Tout à coup la musique s’arrêta et je repris conscience du monde autour de moi. Nous étions dans la salle de danse de la Résidence et non dans les profondeurs de la galaxie comme je l’avais un instant cru. Je m’aperçus que les autres couples n’avaient pas encore retenu la chorégraphie et qu’ils n’étaient d’ailleurs pas d’accord sur la suite de l’enchaînement. Perplexe, je revenais lentement sur Terre, et me tourna de nouveau vers Jian Hao qui me dévisageait. Quand il me vit si désorientée, il éclata de rire et je ne pus m’empêcher de rire avec lui. Mon dieu, que s’était-il passé ? J’avais dû mal à croire que je venais de vivre autant d'émotions. Et quelles semblaient être causées par ce merveilleux jeune homme en face de moi. Embarrassée, je ris de plus belle avec lui et Xiao Ma redémarra la musique.

Cette fois-ci, mon cœur ne me chercha pas querelle. Je tourbillonnais entre ses bras comme dans une valse folle. Des fleurs se seraient mises à pousser sous nos pieds, ça ne m’aurait pas étonnée plus que ça.

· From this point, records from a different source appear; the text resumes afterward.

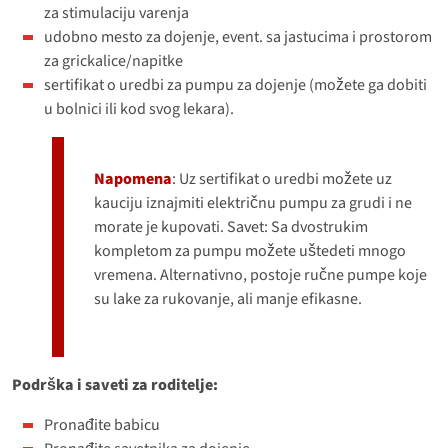
za stimulaciju varenja
udobno mesto za dojenje, event. sa jastucima i prostorom
za grickalice/napitke
sertifikat o uredbi za pumpu za dojenje (možete ga dobiti
u bolnici ili kod svog lekara).
Napomena
: Uz sertifikat o uredbi možete uz
kauciju iznajmiti električnu pumpu za grudi i ne
morate je kupovati. Savet: Sa dvostrukim
kompletom za pumpu možete uštedeti mnogo
vremena. Alternativno, postoje ručne pumpe koje
su lake za rukovanje, ali manje efikasne.
Podrška i saveti za roditelje:
Pronađite babicu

Jian Hao avait gagné d’être l’unique destinataire de mon regard lors de la première danse, il était maintenant le seul propriétaire de mon sourire. Et j’avoue qu’il me le rendait plutôt bien.

Bientôt la répétition pris fin et mes camarades s’empressèrent d’inviter les quatre garçons dans la Résidence afin de leur faire visiter les lieux et de faire plus ample connaissance. Me sachant par avance incapable de suivre les conversations, je préférais retourner à la salle de danse pour travailler mon tableau oriental. J’accrochais à la taille une ceinture faite de voiles et de sequins, tandis que j’attrapais un autre voile destiné à voleter autour de moi. Tremblements, hanche droite, tremblements, gauche-droite… Alors que j’entamais un pivot, j’aperçus soudainement dans le miroir un visage qui me regardait depuis la porte.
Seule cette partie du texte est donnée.